Ce week-end, Staudt est apparue à un événement à Issaquah, Washington, soutenant deux initiatives de vote « Let’s Go Washington » visant à restreindre la participation aux sports féminins aux élèves dont le sexe a été enregistré comme féminin à la naissance. Dans un discours diffusé par la commentatrice locale Brandi Kruse et rapporté par le Daily Wire, Staudt a accusé les dirigeants de l'État de privilégier l'idéologie à la sécurité et à l'équité des filles.
Dans ses remarques, Staudt a critiqué spécifiquement le gouverneur Bob Ferguson, le surintendant d'État Chris Reykdal et le procureur général Nick Brown, déclarant : « Gouverneur Ferguson, Chris Reykdal et Nick Brown, nous voyons clair en vous. Et ce que nous voyons, ce sont des hommes sans tripes qui essaient d'étouffer les voix des jeunes femmes. J'ai 16 ans, mais j'ai bien plus de cran que vous n'en aurez jamais. Nous n'allons plus tolérer cela. »
Elle a ajouté qu'elle refuse de partager un vestiaire « avec les garçons et les hommes » ou d'être punie pour cela, décrivant ce qu'elle appelle une riposte croissante : critiques publiques du personnel scolaire, harcèlement en ligne et menaces visant sa famille. Staudt a également dit que certains adultes avaient exprimé un soutien en privé mais hésitaient à s'exprimer publiquement.

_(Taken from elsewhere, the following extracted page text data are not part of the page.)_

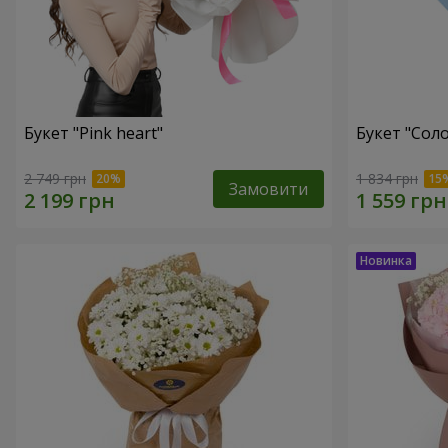
Букет "Pink heart"
Букет "Соло
2 749 грн
1 834 грн
Замовити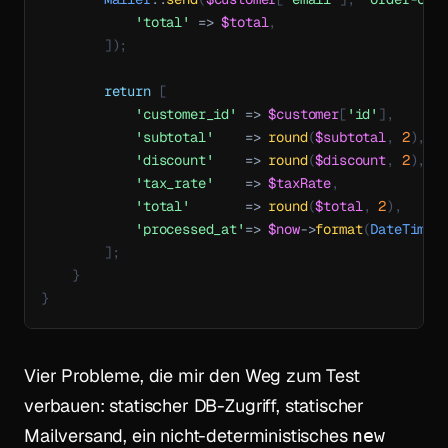
'total'
=>
$total
,
]
)
;
return
[
'customer_id'
=>
$customer
[
'id'
]
,
'subtotal'
=>
round
(
$subtotal
,
2
)
,
'discount'
=>
round
(
$discount
,
2
)
,
'tax_rate'
=>
$taxRate
,
'total'
=>
round
(
$total
,
2
)
,
'processed_at'
=>
$now
->
format
(
DateTimeI
]
;
}
}
Vier Probleme, die mir den Weg zum Test
verbauen: statischer DB-Zugriff, statischer
Mailversand, ein nicht-deterministisches
new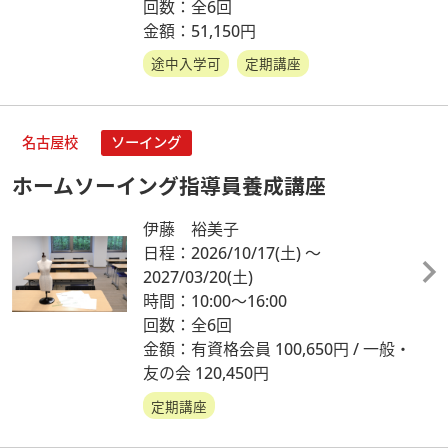
回数：全6回
金額：51,150円
途中入学可
定期講座
名古屋校
ソーイング
ホームソーイング指導員養成講座
伊藤 裕美子
日程：2026/10/17
(土)
～
2027/03/20
(土)
時間：10:00～16:00
回数：全6回
金額：有資格会員 100,650円 / 一般・
友の会 120,450円
定期講座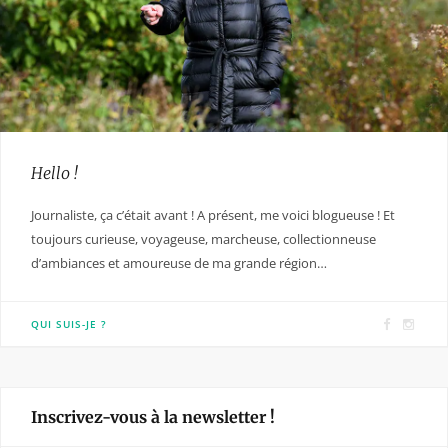
Hello !
Journaliste, ça c’était avant ! A présent, me voici blogueuse ! Et
toujours curieuse, voyageuse, marcheuse, collectionneuse
d’ambiances et amoureuse de ma grande région…
F
I
QUI SUIS-JE ?
a
n
c
s
e
t
Inscrivez-vous à la newsletter !
b
a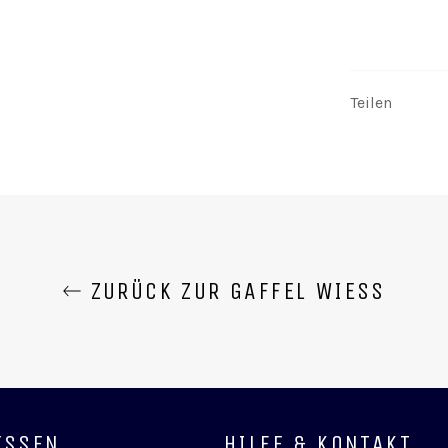
Teilen
ZURÜCK ZUR GAFFEL WIESS
SSEN
HILFE & KONTAKT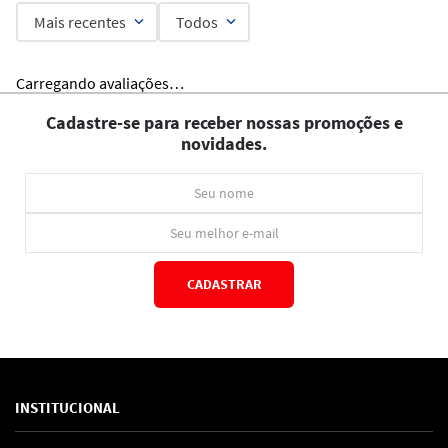
Mais recentes
Todos
Carregando avaliações…
Cadastre-se para receber nossas promoções e
novidades.
CADASTRAR
*Ao concluir você aceitará nossos
termos de uso
e
política de privacidade.
INSTITUCIONAL
Sobre Nós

Staudt a conclu son discours en appelant à l'action politique, y compris de l'ancien président Donald Trump et des électeurs de l'État. « Nous avons besoin de vous, président Trump, pour remettre ces politiciens déconnectés à leur place et arrêter ces bêtises. Je n'arrêterai pas. Merci. Je n'arrêterai pas, et je demande à tous ceux qui écoutent de se battre avec moi. Combattez, combattez, combattez. Nous ne reculerons pas », a-t-elle déclaré, selon le compte-rendu du Daily Wire de l'événement.
Son apparition à Issaquah intervient alors que Washington continue de débattre de la manière dont les sports scolaires doivent gérer l'identité de genre. La WIAA autorise actuellement les élèves transgenres à participer sur la base de leur identité de genre, tandis que des efforts séparés — y compris les initiatives soutenues par la campagne Let’s Go Washington — visent à limiter les sports féminins aux athlètes de sexe biologique féminin. Le cas de Staudt et son plaidoyer public sont devenus un point de ralliement pour les partisans de ces restrictions, même si les opposants avertissent que ces mesures feraient machine arrière sur les protections pour les élèves transgenres.